> [AIM OF THE TASK]:
Return exactly the lines that run from the one containing "A-U250-A64G-PQ-G" to the end of the entries, with both ends included.
EXERCISE MATERIAL: Begin
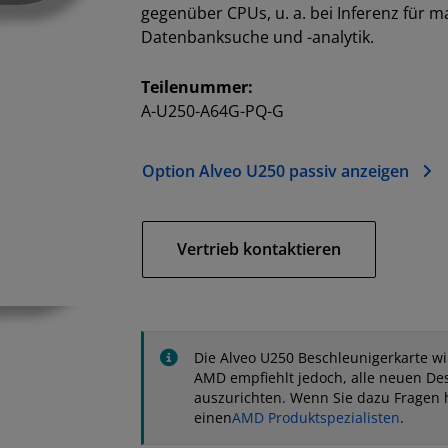
gegenüber CPUs, u. a. bei Inferenz für 
Datenbanksuche und -analytik.
Teilenummer:
A-U250-A64G-PQ-G
Option Alveo U250 passiv anzeigen
Vertrieb kontaktieren
Die Alveo U250 Beschleunigerkarte wir
AMD empfiehlt jedoch, alle neuen De
auszurichten. Wenn Sie dazu Fragen 
einen
AMD Produktspezialisten
.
EXERCISE MATERIAL: End
> [OUTPUT BELOW]:
A-U250-A64G-PQ-G
Option Alveo U250 passiv anzeigen
Vertrieb kontaktieren
Die Alveo U250 Beschleunigerkarte wir
AMD empfiehlt jedoch, alle neuen De
auszurichten. Wenn Sie dazu Fragen 
einen
AMD Produktspezialisten
.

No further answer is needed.